The music of Jar Moff is often lumped in under plunderphonics — a term originally coined by collagist composer John Oswald in 1985. Typically, the term is now used to refer to any music that is made entirely from preexisting audio recordings, whereas in its original usage, plunderphonics referred to sound-collages that framed samples in much the way pop art recontextualised iconic imagery. The intention was to relate recognisable musical quotations from the past with listeners and idioms of the present, thereby providing new conceptual frameworks to earlier forms. In this respect, Financial Glam is not plunderphonics. While the early examples of this music were largely seamed, angular, and conceptual, Financial Glam is seamless, organic and experiential. Jar Moff’s latest album does not merely recount an experience, it constructs one.
In some respect, Financial Glam is a soundtrack to a dystopian present. As a resident of Athens, Greece, with floor seats to ground zero, Jar Moff has found himself in a unique position to score the bleakness of modern collapse. The artist has suggested that his new work – as with sister album Commercial Mouth – reflects the economic turmoil of his hometown surroundings. Although this meaning is hardly obvious or explicit, if we follow the concept then Financial Glam can be taken as an incisive commentary — a searing eschatological statement on economic brutality. And through the album’s unsettling immersion and grainy detail, the listener becomes something of a participant rather than merely a spectator to Athens’ very real, present day hell.
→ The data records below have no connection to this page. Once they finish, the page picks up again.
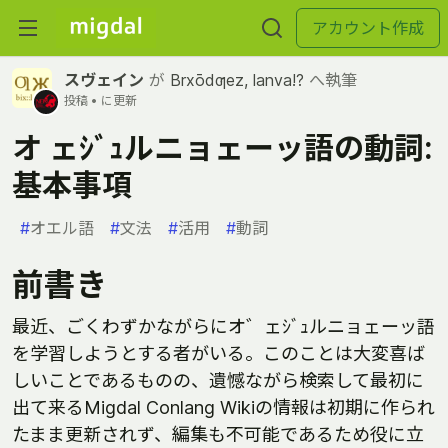
アカウント作成
スヴェイン
が
Brxōdƣez, lanva!?
へ執筆
投稿 •
に更新
オ ェｼﾞｭルニョェーッ語の動詞:
基本事項
#
オエル語
#
文法
#
活用
#
動詞
前書き
最近、ごくわずかながらにオ゛ェｼﾞｭルニョェーッ語
を学習しようとする者がいる。このことは大変喜ば
しいことであるものの、遺憾ながら検索して最初に
出て来るMigdal Conlang Wikiの情報は初期に作られ
たまま更新されず、編集も不可能であるため役に立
As both a visual and musical artist, Jar Moff’s approach to composition is not dissimilar to Burroughs’ infamous cut up technique. With his latest audio product, a large archive (more than 220 samples) of musical fragments were collected, cut, colored, spliced and repurposed to manifest a multilayered montage, one whose source material becomes unrecognisable, masked to the point of camouflage. The sound-design is astonishingly dense as a result, an extricable weave of analog, digital, organic, and synthesised sounds whose effect has an unusual physicality to it, making Financial Glam both strongly visual and extraordinarily immediate. As a consequence, the album’s two pieces both seem to progress through tangible space, locked in perpetual motion, busy decaying or evolving, always in the midst of crescendo or diminuendo. The indistinguishable entanglement of the acoustic and the electronic, the hands-on methodology, and the corresponding tactility firmly, if indirectly, place Financial Glam in the radical traditions of music concrète and electro-acoustic music.
In an interview with the Quietus last month, Moff touched on this relationship, citing 20th century composers including Ligeti, Penderecki and Boulez as influences on Financial Glam. This does certainly seem to be the case. The title track builds and unravels with a panicked intensity and flickering cacophony reminiscent of Penderecki’s early work, while slow lurching Ligeti-like blocks persistently engulf the backdrop. And opener ‘Kresentosiagona’ juxtaposes atonal bursts with airy silences in a manner suggestive of Schaeffer’s sound organisation, drawing out an immensely dramatic geography where sudden upheavals await the listener at each new bend. In addition, from the opening static to the closing industrial exhale, Financial Glam maintains a rich multidimensionality that owes much to Varese’s spatial conception of music. In virtue of their toothy, avant-garde structures, and in line with the artist’s apparent intention, currents of dread, paranoia, and claustrophobia snake throughout these tracks — a steady stream of cerebral taunts that gains its power from Moff’s unnerving but masterful arrangement.
In spite of the parallels to the works of the aforementioned composers, Financial Glam is most similar – in fact, strikingly so – to the maximalist music concrète of Paul Dolden, specifically ‘Dancing On The Walls Of Jericho’ from 1994’s L’ivresse de la Vitesse. Not only do the two share aesthetic characteristics – free jazz flares, sheets of white noise, atonal clusters – but they both represent collaged assemblages comprised from literally hundreds of previously recorded fragments: in Dolden’s case, original compositional chunks reworked; in Moff’s case, heavily transformed micro-samples. Financial Glam and ‘Dancing…’ even plot congruent trajectories: buttressing needling fragility with muscled discord, while compressing and decompressing in remarkably similar fashions.
Financial Glam sees Jar Moff improve upon his already impressive template, crafting a more intricate, sensually rich and accomplished album. Despite unabashedly riding on the shoulders of 20th century giants, Moff has produced a work that can stand proud in the colossal shadow of its esteemed forebears. Through careful surgery and discerning restraint, this fresh-faced auteur has put together one of the most intricate and rewarding examples of collage music in recent memory. In no uncertain terms, Financial Glam is an exceptional achievement.